Nul doute que le cimetière d’Ars est le plus visité de l’île de Ré, et si certains curieux sont attirés par la réplique miniature du clocher de l’église, la plupart viennent constater de visu l’existence de ces monuments funéraires. Tout a commencé dans les années 60, lorsqu’un guide touristique mentionne la présence de ces pierres tombales d’un genre un peu particulier. Très vite, la rumeur fait son chemin, la visite devenant très à la mode au début des années 80. En 1983, un journaliste de Sud-Ouest décide de se pencher sur la question : il note les noms gravés dans le marbre, et consulte les registres de mairie pour tenter de retracer la biographie des fameux pirates. Première surprise : le premier pirate serait en fait une écumeuse des mers, puisqu’il s’agit d’une certaine Madame Button, qui acquiert une célébrité post-mortem bien malgré elle.

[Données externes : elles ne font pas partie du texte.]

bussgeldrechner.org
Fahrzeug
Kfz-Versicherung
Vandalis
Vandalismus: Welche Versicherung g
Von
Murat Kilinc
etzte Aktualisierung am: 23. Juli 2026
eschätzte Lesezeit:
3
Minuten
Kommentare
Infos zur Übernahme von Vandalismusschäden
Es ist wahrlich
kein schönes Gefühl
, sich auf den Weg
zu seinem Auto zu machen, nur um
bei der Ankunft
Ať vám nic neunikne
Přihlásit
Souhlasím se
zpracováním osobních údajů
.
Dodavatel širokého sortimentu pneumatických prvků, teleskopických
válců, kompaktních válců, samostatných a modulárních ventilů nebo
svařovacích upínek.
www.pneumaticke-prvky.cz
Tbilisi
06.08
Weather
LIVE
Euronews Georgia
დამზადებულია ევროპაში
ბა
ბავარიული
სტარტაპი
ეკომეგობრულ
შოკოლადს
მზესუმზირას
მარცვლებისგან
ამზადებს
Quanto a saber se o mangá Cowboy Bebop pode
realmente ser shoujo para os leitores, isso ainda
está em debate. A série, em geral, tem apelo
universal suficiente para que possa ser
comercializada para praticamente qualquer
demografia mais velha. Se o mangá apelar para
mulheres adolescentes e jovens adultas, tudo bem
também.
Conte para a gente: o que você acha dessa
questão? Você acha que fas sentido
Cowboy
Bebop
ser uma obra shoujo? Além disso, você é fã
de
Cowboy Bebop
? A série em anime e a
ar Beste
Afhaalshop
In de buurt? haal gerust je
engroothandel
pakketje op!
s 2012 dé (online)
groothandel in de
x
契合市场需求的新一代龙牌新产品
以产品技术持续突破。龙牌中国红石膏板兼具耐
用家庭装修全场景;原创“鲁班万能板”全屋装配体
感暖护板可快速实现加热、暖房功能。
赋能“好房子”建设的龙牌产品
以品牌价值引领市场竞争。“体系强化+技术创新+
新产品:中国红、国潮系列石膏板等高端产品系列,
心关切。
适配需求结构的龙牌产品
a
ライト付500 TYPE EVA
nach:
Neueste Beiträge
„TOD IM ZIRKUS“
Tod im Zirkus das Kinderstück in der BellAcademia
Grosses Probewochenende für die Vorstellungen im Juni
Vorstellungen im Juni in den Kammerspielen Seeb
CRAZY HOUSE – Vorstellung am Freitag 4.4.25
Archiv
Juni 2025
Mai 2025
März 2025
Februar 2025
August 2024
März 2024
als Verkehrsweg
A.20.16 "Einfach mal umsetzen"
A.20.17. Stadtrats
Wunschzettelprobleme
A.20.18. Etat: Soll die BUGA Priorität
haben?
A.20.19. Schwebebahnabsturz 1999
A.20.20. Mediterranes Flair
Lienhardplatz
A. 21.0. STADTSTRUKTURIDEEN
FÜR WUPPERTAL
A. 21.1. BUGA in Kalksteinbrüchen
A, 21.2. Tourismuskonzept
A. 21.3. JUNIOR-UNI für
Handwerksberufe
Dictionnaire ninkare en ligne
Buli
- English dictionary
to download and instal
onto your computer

Voici l’épitaphe qu’on peut lire sous son nom : «Ses vœux de tous les jours n’étaient que pour mourir. La mort était un gain pour une âme si belle. Son sauveur l’attendait à la vie éternelle.» Etrange épitaphe pour «une pirate», aussi pieuse dans sa vie que sans vergogne pour détrousser les marins ! Bien-sûr, il n’en est rien. «Mme Button, enterrée sous son nom de jeune fille, était l’épouse de Jean Dubois auquel elle n’a survécu que quelques mois. Son mari repose à ses côtés sous les mêmes insignes. Négociant et capitaine de vaisseau (tiens, tiens…), il est mort le 20 avril 1812 à l’âge de 69 ans. Là, la profession du défunt peut faire croire qu’il a éventuellement pu jouer les pirates. Mais enfin, il y a tout de même eu quelques marins dans l’île de Ré. Et celui-là vivait dans une maison bourgeoise d’Ars où il est né, a vécu et est mort… dans son lit. Les registres de la commune confirment encore que feu M. Dubois n’avait vraiment pas le profil du pirate.» 1 L’autre tombe est probablement celle d’un enfant mort en bas-âge, un certain Bertrand, décédé le 21 décembre 1762.
Mais pourquoi donc ces symboles ? En fait, le crâne et les os sont l’image réaliste de ce qui restera du corps, après sa décomposition. Cette représentation, assez courante jusqu’au XVIIIe siècle, se retrouvait dans pas mal de cimetières, notamment dans l’est de la France.